Varga is optimistic that sooner or later the true believers will recognize that hiding in a forest that takes them away from the real world is no solution. First of all, Hungary cannot be hermetically closed off from the outside world and therefore even if Orbán has ideas about introducing a full-fledged dictatorship, it cannot be realized. Second, sooner or later the economic problems will be too daunting to paper over with communication tricks. And third, the anxiety that Orbán’s strategy was supposed to alleviate is in fact greater today than ever. The presumed remedy has failed.

Bruck, on the other hand, calls the present system a “pre-classic dictatorship.” He is certain that if it depended on Viktor Orbán he would introduce a full-fledged one. For such a move Orbán would have to take Hungary out of the European Union. Bruck thinks that this is not an impossible proposition. He predicted last summer that Orbán was preparing the ground for such a move.

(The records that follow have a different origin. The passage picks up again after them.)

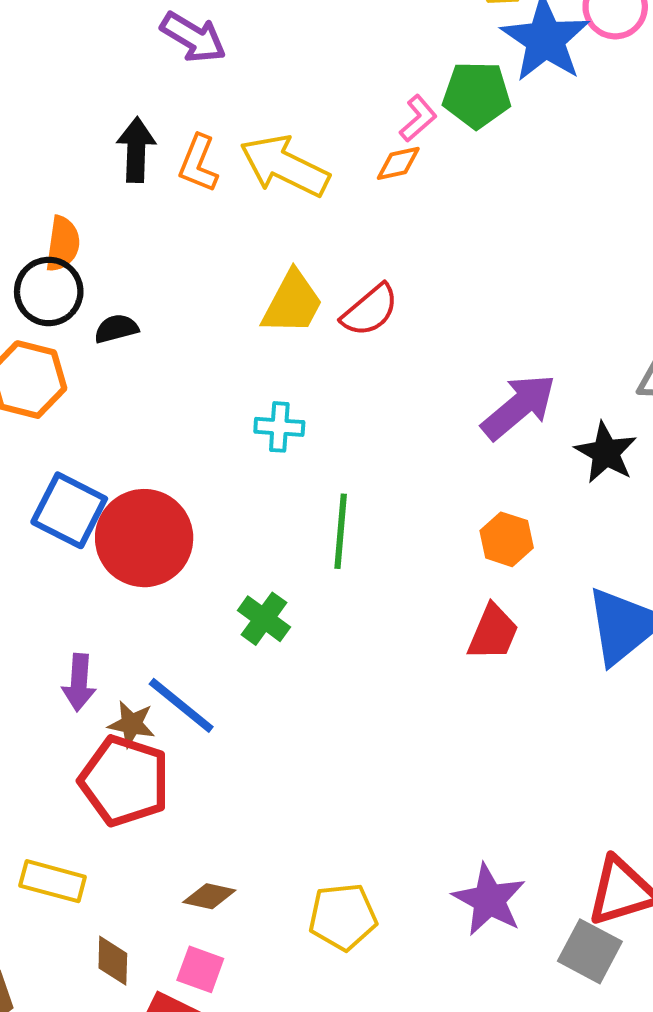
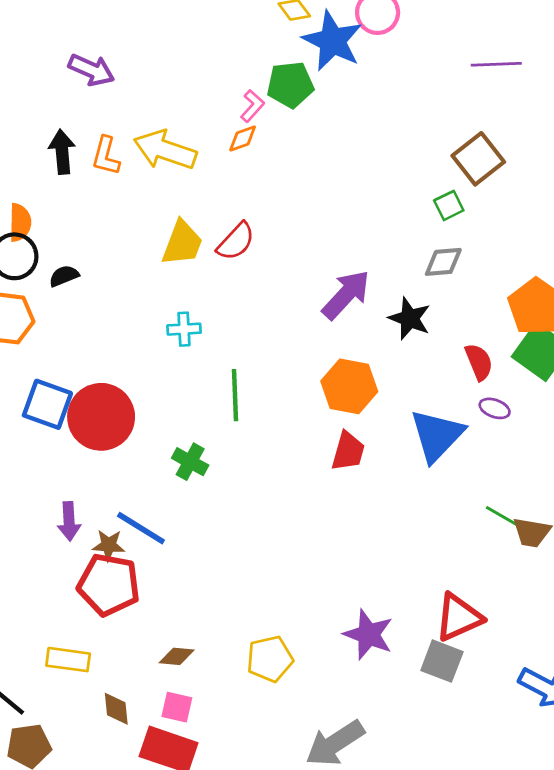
orange hexagon: (507, 539) -> (349, 386), size x1.5

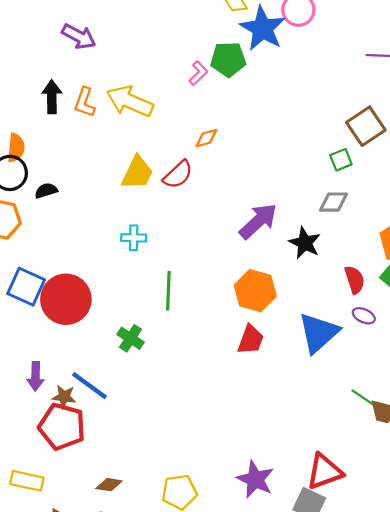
orange diamond: (243, 138) -> (206, 138), moved

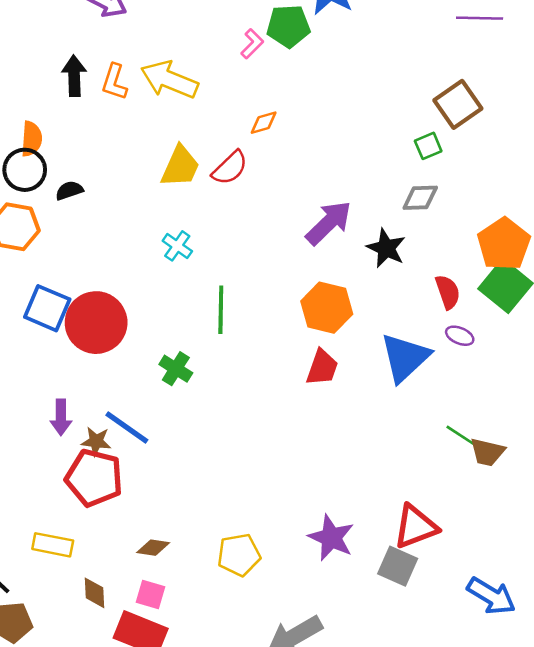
cyan cross: (134, 238) -> (177, 246), turned 35

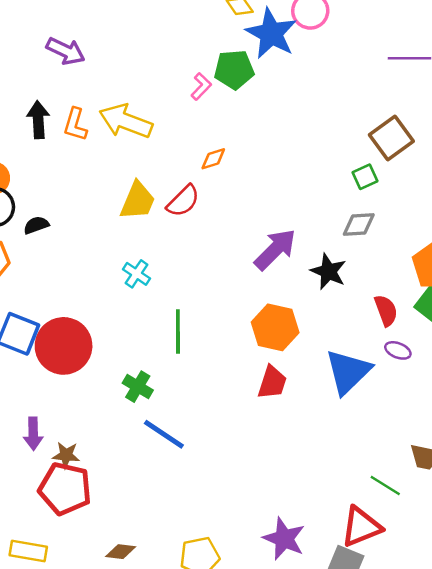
blue line: (127, 427) -> (164, 434), moved
green line: (462, 436) -> (385, 486), moved

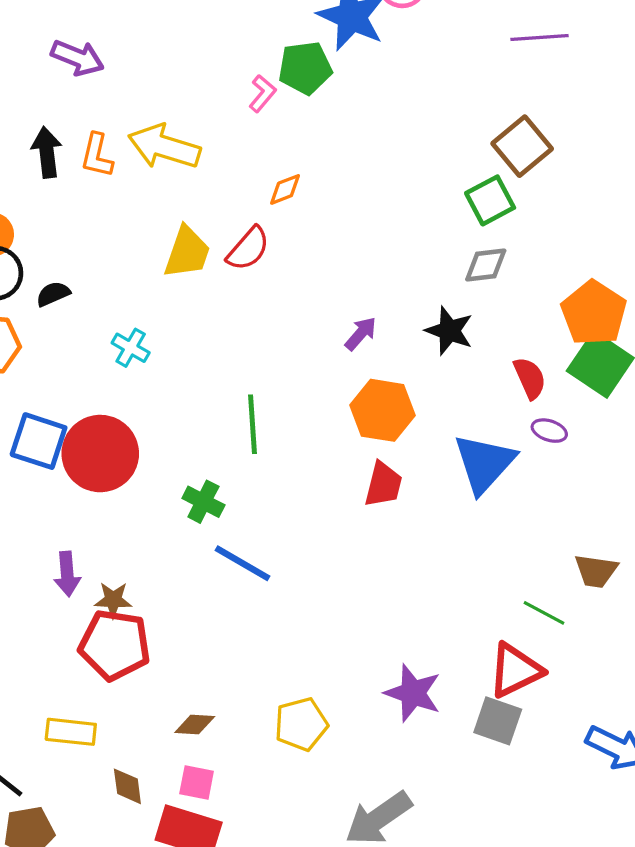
green square: (365, 177) -> (490, 200), size x1.4
purple arrow: (275, 249) -> (361, 334), moved, size x0.6
cyan cross: (137, 274) -> (131, 348), moved

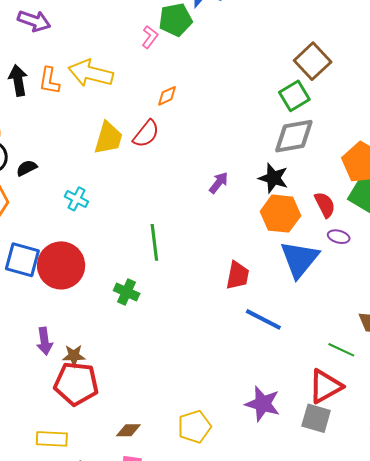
gray diamond: (486, 265) -> (294, 136), size x1.5
orange hexagon: (383, 410) -> (280, 214), moved
blue line: (243, 563) -> (263, 319), moved

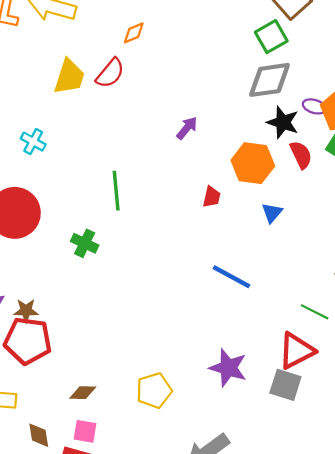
black star: (273, 178) -> (283, 122), moved
purple ellipse: (339, 237) -> (314, 106), moved
blue triangle: (299, 259) -> (272, 213), size x0.5
red trapezoid: (238, 275) -> (212, 197), moved, size x0.7

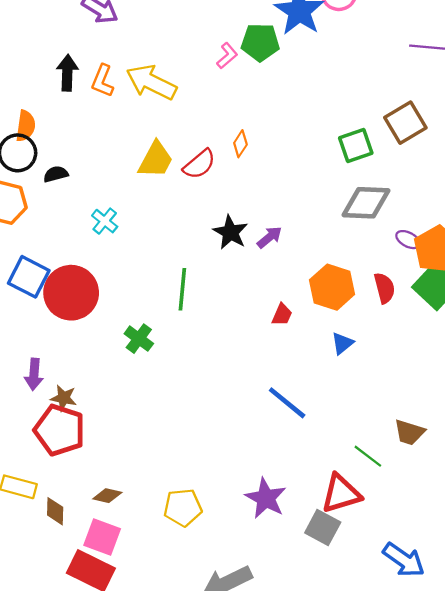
orange diamond: (134, 33) -> (240, 144), moved, turned -45
green square: (271, 37) -> (356, 145), moved
black star: (283, 122) -> (230, 232), moved
pink square: (85, 431) -> (102, 537), size x1.4
brown diamond: (39, 435) -> (55, 511), moved

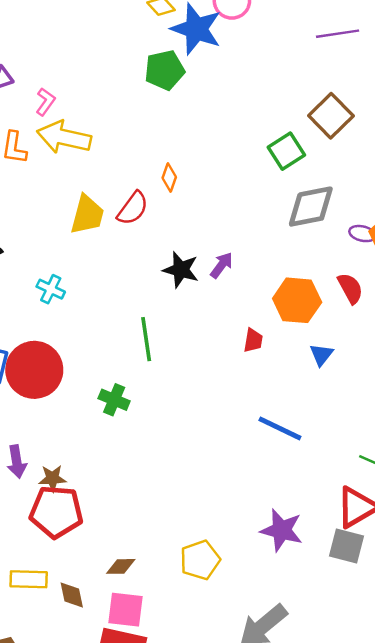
pink L-shape: (227, 56) -> (45, 102), moved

Well, here I really can’t agree with Bruck. Yes, Viktor Orbán would love to get out of the uncomfortable embrace of the European Union, but after failing in his attempt to get financial backing from the East he cannot. Since Bruck’s article was written, we have seen a desperate effort to secure cohesion funds and other subsidies from the EU without which the Hungarian economy would collapse.

So, all in all, if Varga’s prediction about the disillusionment of the faithful if true and if I’m right that Orbán, whether he likes it or not, can’t jettison Hungary’s EU membership, I think we’ll see a growing weakening of the Orbán regime. It is up to the opposition forces to take advantage of this development.